> _WHAT YOU NEED TO DO_:
Find out how many lines of the listing below include "辅助驾驶月报" and report only that number.

> _DATA RECORDS_:
=== Section Start ===

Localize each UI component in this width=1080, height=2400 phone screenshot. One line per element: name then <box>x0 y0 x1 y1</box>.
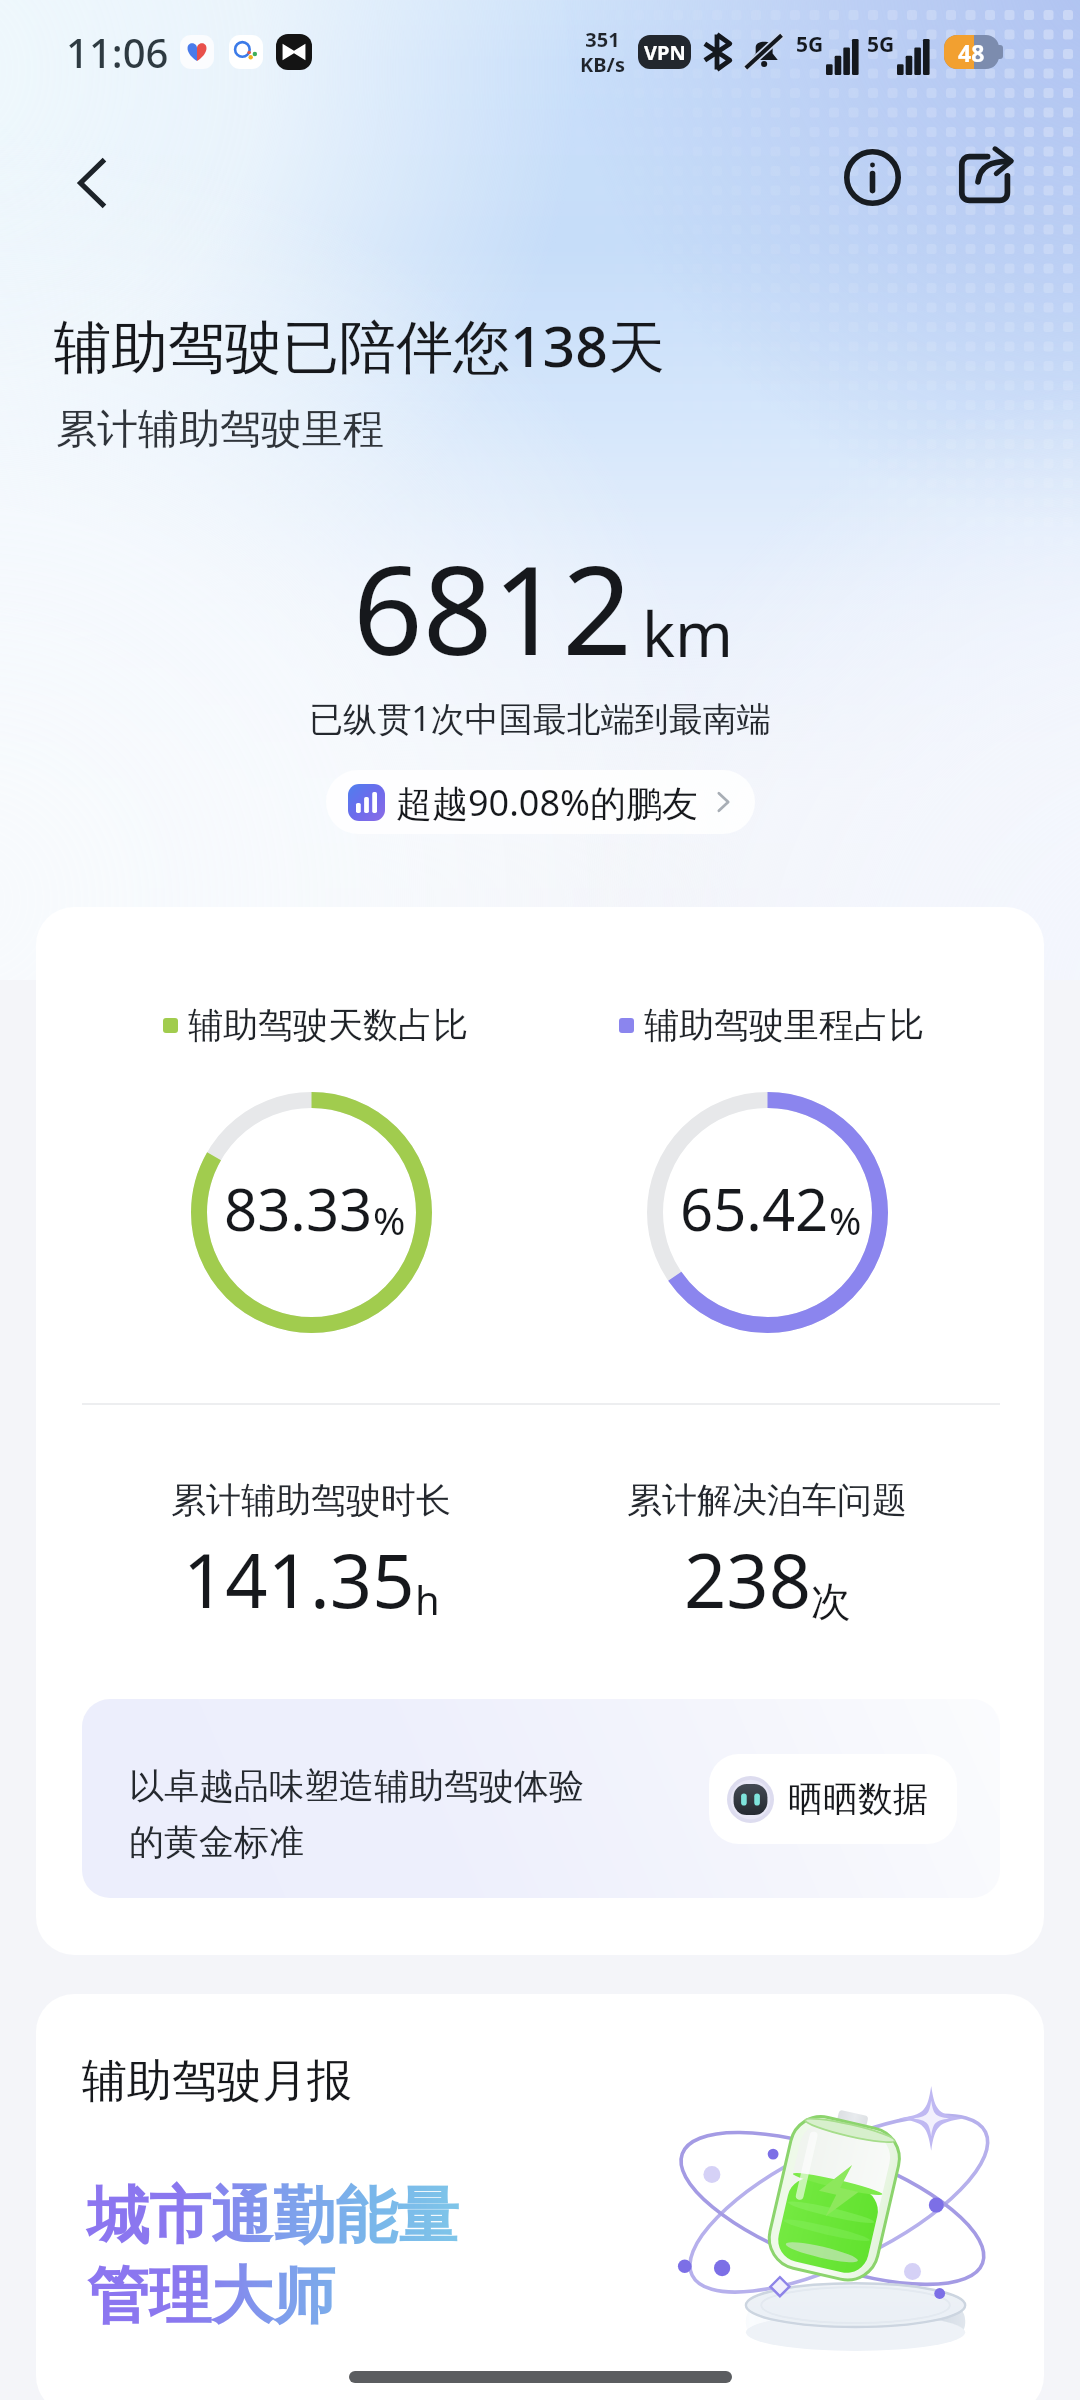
staticText: 累计解决泊车问题 <box>627 1478 907 1522</box>
staticText: 累计辅助驾驶时长 <box>171 1478 451 1522</box>
staticText: 次 <box>811 1576 851 1626</box>
staticText: 65.42 <box>680 1169 829 1248</box>
button[interactable]: 辅助驾驶月报 <box>36 1994 1044 2400</box>
button[interactable]: 晒晒数据 <box>709 1754 957 1844</box>
staticText: 辅助驾驶月报 <box>82 2053 352 2110</box>
staticText: 141.35 <box>183 1529 415 1630</box>
button[interactable]: 超越90.08%的鹏友 <box>326 770 755 834</box>
staticText: km <box>642 591 734 675</box>
staticText: 351 KB/s <box>580 26 625 78</box>
staticText: 累计辅助驾驶里程 <box>56 404 384 456</box>
staticText: 11:06 <box>66 25 169 79</box>
button[interactable]: Info <box>824 129 920 225</box>
staticText: % <box>829 1193 862 1246</box>
staticText: 5G <box>796 30 824 59</box>
staticText: 238 <box>684 1529 811 1630</box>
staticText: h <box>415 1572 440 1626</box>
staticText: 已纵贯1次中国最北端到最南端 <box>0 695 1080 741</box>
staticText: % <box>373 1193 406 1246</box>
staticText: 辅助驾驶天数占比 <box>188 1003 468 1047</box>
button[interactable]: Back <box>46 135 142 231</box>
staticText: 城市通勤能量 管理大师 <box>87 2177 459 2335</box>
staticText: 超越90.08%的鹏友 <box>396 778 698 827</box>
button[interactable]: Share <box>936 129 1032 225</box>
staticText: 以卓越品味塑造辅助驾驶体验 的黄金标准 <box>129 1764 584 1864</box>
staticText: 辅助驾驶已陪伴您138天 <box>54 306 665 384</box>
staticText: 晒晒数据 <box>788 1777 928 1821</box>
staticText: 83.33 <box>224 1169 373 1248</box>
staticText: 48 <box>958 37 985 68</box>
staticText: 5G <box>867 30 895 59</box>
staticText: 辅助驾驶里程占比 <box>644 1003 924 1047</box>
staticText: VPN <box>644 39 686 66</box>
staticText: 6812 <box>353 525 633 691</box>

=== Section End ===

> _EXERCISE RESPONSE_:
2